- Born: Jaromír Astl 23 September 1922 Most, Czechoslovakia
- Died: 16 October 2017 (aged 95) Solana Beach, California, U.S.
- Citizenship: United States
- Known for: C4 explosives
- Spouse: Giselle Astl
- Scientific career
- Fields: Aeronautical engineer

= Jerry Astl =

Distinguished Czech aeronautical engineer and explosives engineer

Jaromír Astl, better known as Jerry Astl (23 September 1922 – 16 October 2017), was a Czech aeronautical engineer and explosive engineer who helped design the American Project Orion nuclear propulsion spacecraft in the 1950s and 1960s.

==Career==
Astl was born in Most, Czechoslovakia on 23 September 1922. After earning a degree in aeronautics in German-occupied Czechoslovakia, he worked as an engineer on the development of the Messerschmitt Me 262 Schwalbe jet fighter during World War II. At the same, Astl was a member of the Czech resistance movement involved in sabotaging communication lines with high explosives.

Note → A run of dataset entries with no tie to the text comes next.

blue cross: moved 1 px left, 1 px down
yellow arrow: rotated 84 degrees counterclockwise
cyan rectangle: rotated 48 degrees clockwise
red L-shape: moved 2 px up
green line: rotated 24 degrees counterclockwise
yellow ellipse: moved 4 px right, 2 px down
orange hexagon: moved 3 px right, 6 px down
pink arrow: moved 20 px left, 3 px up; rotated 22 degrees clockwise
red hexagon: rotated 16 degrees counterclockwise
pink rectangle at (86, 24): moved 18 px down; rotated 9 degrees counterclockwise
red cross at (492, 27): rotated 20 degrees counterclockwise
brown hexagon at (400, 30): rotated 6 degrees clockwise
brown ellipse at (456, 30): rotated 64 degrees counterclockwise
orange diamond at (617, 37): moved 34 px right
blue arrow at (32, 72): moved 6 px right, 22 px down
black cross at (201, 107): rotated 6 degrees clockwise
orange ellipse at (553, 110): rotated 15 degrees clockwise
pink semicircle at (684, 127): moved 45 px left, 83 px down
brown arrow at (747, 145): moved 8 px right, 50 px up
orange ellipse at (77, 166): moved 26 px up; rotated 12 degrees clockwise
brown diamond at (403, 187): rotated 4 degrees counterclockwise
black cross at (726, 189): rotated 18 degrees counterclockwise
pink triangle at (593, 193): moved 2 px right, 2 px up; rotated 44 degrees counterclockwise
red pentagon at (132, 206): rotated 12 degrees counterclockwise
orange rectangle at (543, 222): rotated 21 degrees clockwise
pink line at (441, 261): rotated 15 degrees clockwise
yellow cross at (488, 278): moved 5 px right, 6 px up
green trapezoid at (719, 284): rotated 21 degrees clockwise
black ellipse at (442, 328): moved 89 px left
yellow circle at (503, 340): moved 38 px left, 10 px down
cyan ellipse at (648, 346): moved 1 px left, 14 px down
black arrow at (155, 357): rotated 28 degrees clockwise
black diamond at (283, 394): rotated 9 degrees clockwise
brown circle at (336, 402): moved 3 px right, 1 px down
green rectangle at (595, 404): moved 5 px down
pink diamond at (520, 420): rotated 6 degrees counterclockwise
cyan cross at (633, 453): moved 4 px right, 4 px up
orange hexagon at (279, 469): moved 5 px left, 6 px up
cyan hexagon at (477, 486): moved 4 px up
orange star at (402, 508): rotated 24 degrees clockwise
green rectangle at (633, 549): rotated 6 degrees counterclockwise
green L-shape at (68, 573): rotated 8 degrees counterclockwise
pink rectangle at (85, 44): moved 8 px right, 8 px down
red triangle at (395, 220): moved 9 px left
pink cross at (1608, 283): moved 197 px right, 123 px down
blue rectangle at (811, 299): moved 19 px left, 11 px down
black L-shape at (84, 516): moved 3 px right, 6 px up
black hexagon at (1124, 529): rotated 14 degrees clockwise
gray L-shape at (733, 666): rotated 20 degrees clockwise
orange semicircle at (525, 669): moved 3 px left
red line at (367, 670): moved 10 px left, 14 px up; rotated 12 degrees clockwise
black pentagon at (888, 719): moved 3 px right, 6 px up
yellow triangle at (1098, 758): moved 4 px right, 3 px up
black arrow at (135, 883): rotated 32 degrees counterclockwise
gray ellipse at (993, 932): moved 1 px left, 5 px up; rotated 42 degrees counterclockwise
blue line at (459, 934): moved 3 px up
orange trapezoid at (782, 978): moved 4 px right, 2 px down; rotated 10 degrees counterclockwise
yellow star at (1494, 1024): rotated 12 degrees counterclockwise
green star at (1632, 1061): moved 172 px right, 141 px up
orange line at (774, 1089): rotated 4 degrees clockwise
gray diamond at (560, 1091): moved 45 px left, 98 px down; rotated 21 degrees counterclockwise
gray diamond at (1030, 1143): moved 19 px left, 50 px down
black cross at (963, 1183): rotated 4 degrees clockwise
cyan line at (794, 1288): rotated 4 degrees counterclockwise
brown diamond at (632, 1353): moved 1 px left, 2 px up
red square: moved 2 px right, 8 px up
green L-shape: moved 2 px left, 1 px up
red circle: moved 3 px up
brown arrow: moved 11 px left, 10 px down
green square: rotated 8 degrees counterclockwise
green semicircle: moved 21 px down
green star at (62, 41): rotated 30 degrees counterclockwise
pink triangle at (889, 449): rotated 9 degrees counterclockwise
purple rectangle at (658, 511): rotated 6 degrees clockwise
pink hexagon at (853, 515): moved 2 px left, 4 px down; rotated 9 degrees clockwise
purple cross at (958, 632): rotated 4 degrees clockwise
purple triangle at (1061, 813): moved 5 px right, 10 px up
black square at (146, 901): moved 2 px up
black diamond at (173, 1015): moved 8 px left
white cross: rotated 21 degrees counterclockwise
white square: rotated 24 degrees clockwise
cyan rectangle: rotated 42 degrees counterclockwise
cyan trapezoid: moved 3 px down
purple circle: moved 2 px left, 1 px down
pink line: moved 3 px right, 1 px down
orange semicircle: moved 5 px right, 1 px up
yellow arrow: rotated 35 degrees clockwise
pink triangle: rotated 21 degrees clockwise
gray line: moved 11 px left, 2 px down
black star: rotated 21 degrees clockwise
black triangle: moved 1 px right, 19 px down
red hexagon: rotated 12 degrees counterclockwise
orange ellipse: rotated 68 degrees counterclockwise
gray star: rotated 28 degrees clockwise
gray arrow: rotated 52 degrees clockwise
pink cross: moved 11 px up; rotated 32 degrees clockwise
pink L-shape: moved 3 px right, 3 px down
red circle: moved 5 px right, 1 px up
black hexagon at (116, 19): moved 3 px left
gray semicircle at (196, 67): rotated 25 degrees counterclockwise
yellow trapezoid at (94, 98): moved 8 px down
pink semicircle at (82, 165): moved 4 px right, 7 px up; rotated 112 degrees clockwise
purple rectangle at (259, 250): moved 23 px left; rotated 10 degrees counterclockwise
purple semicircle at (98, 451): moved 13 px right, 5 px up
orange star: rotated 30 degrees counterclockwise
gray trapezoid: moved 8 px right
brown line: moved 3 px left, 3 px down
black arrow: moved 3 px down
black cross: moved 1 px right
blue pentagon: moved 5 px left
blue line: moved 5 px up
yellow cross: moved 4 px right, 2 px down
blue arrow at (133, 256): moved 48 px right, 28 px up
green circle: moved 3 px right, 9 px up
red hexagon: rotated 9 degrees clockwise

He eventually went underground and joined the resistance movement full-time until the end of war. Following the war, Astl came under suspicion of dissidence by the new communist government and he eventually escaped through Soviet-occupied Austria. Astl arrived in the United States in April 1949 and worked in Baltimore, Maryland at a series of odd jobs including in a shoe factory, a printing plant and as a movie theater projectionist. In 1955, he obtained American citizenship and moved to the San Diego, California where he was employed as an aeronautical engineer with Rohr, Inc. working on the Lockheed Electra. He then moved to Ryan Aeronautical and Douglas Aircraft Company to work on the DC-8.

Asti was hired by General Atomic after it received funding to develop Project Orion.

==Project Orion==
Astl's work on Project Orion included three papers: Multi-ICBM Weapon System (November 1959), Nuclear Pulse-Propelled Vehicle Launching System (May 1960) and Split-Cylinder Long-Stroke Shock Absorber System (February 1961). His other major contribution was a proposed high-explosive test facility on the bluffs above La Jolla at Torrey Pines, San Diego. Jerry worked alongside Morris Scharff and Brian Dunne on the explosive experiments for Project Orion.

==Later career==
Astl left General Atomic in 1972 and became an independent consultant. He owns several patents, which include "Electromagnetic forming element" and "Differential pressure gauge".

==Later life==
He later lived in Solana Beach, where he died on 16 October 2017 at the age of 95.

==Media appearances==
- History Undercover: Code Name Project Orion (1999)
- To Mars by A-Bomb: The Secret History of Project Orion (BBC, 2003)

==Bibliography==
- Dyson, Freeman J. (April 15, 1981). Disturbing The Universe. Sloan Foundation Science Series. Basic Books. p. 112. ISBN 978-0465016778.
- Dyson, George (2002). Project Orion : the true story of the atomic spaceship (1. ed.). New York: Henry Holt and Co. pp. 132–144. ISBN 9780805059854.